El autoengaño que es la esperanza, con humanista intención y hermosos versos lo expresa Cervantes en el Quijote: “Dulce esperanza mía / que rompiendo imposibles y malezas / sigues firme la vía / que tú misma te finges y aderezas / no te desmaye el verte / a cada paso junto al de la muerte.”

Creo que entregamos el ánimo a la esperanza con cierto candor y cierto abandono; cierta actitud de entrega magnetizada por La Posibilidad, imantación que se energiza en el anhelo más que en la certidumbre de que llegará el bien cifrado en la esperanza.

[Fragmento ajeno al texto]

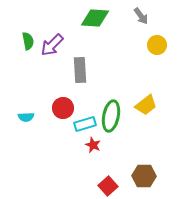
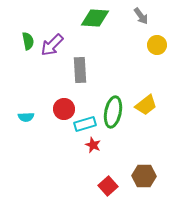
red circle: moved 1 px right, 1 px down
green ellipse: moved 2 px right, 4 px up
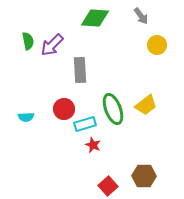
green ellipse: moved 3 px up; rotated 32 degrees counterclockwise
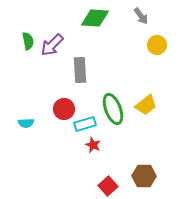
cyan semicircle: moved 6 px down
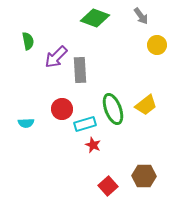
green diamond: rotated 16 degrees clockwise
purple arrow: moved 4 px right, 12 px down
red circle: moved 2 px left
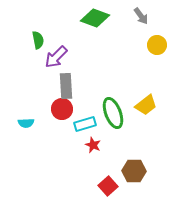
green semicircle: moved 10 px right, 1 px up
gray rectangle: moved 14 px left, 16 px down
green ellipse: moved 4 px down
brown hexagon: moved 10 px left, 5 px up
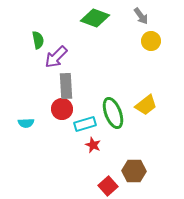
yellow circle: moved 6 px left, 4 px up
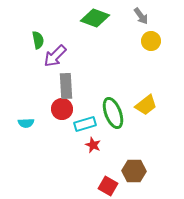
purple arrow: moved 1 px left, 1 px up
red square: rotated 18 degrees counterclockwise
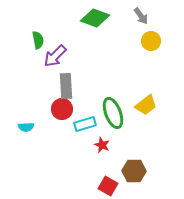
cyan semicircle: moved 4 px down
red star: moved 9 px right
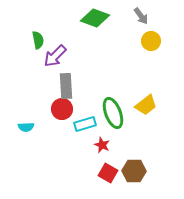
red square: moved 13 px up
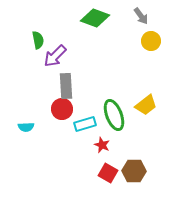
green ellipse: moved 1 px right, 2 px down
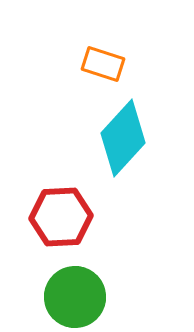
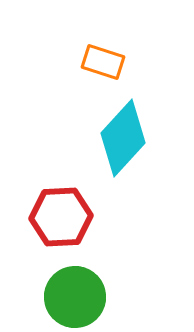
orange rectangle: moved 2 px up
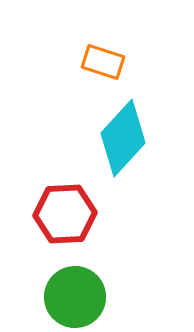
red hexagon: moved 4 px right, 3 px up
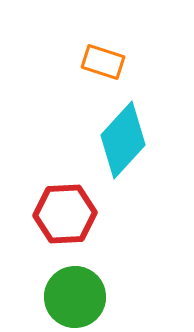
cyan diamond: moved 2 px down
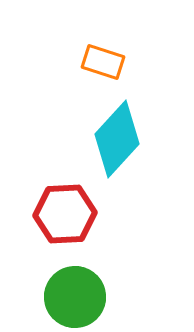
cyan diamond: moved 6 px left, 1 px up
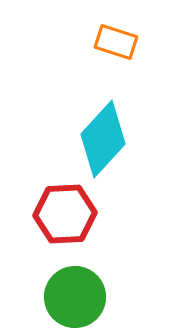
orange rectangle: moved 13 px right, 20 px up
cyan diamond: moved 14 px left
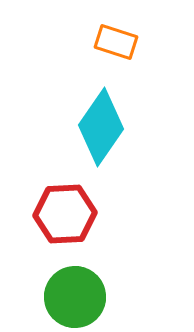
cyan diamond: moved 2 px left, 12 px up; rotated 8 degrees counterclockwise
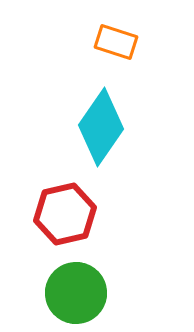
red hexagon: rotated 10 degrees counterclockwise
green circle: moved 1 px right, 4 px up
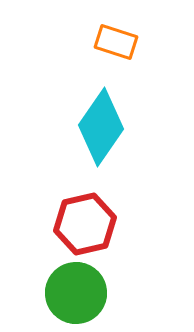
red hexagon: moved 20 px right, 10 px down
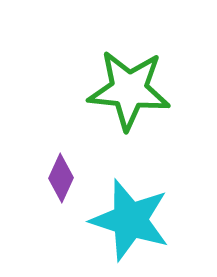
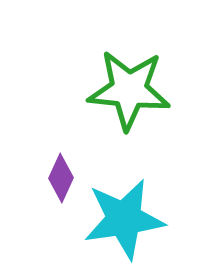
cyan star: moved 6 px left, 1 px up; rotated 26 degrees counterclockwise
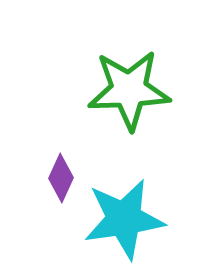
green star: rotated 8 degrees counterclockwise
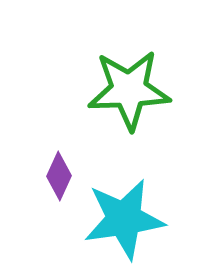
purple diamond: moved 2 px left, 2 px up
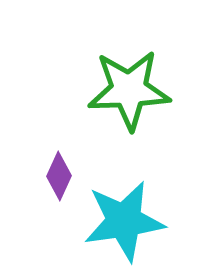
cyan star: moved 2 px down
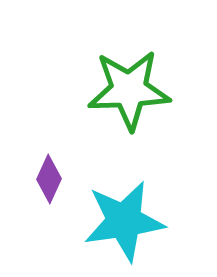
purple diamond: moved 10 px left, 3 px down
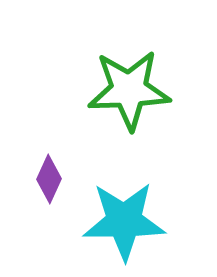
cyan star: rotated 8 degrees clockwise
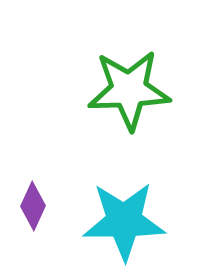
purple diamond: moved 16 px left, 27 px down
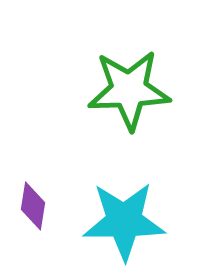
purple diamond: rotated 15 degrees counterclockwise
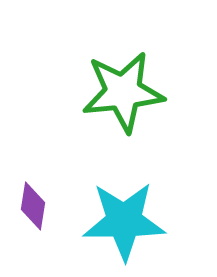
green star: moved 6 px left, 2 px down; rotated 4 degrees counterclockwise
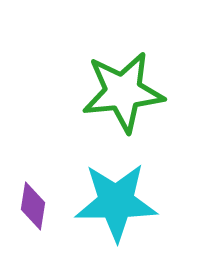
cyan star: moved 8 px left, 19 px up
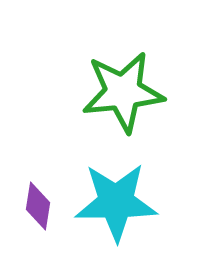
purple diamond: moved 5 px right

La esperanza, pues, es caricia y fuetazo, ilusión y desencanto, anhelo y frustración, y entre esos extremos, como dice Celestina en el libro de Fernando de Rojas, “la esperanza luenga aflige el corazón”. Y como el mismo grandioso autor afirma en otra parte de su obra: “... no hay cosa peor que ir tras el deseo sin esperanza de buen fin”.

La realidad son mis mandarinas en promesa verde de tamaño canica, uva “globo rojo” o ciruela roja; la esperanza, La Esperanza, no es sino autoengaño impuesto por la lamentable, triste condición humana que requiere ese paupérrimo salvavidas para navegar en el mar de sus pesares. La humanidad no puede aceptar la verdad de que es un autoengaño y una inminente frustración.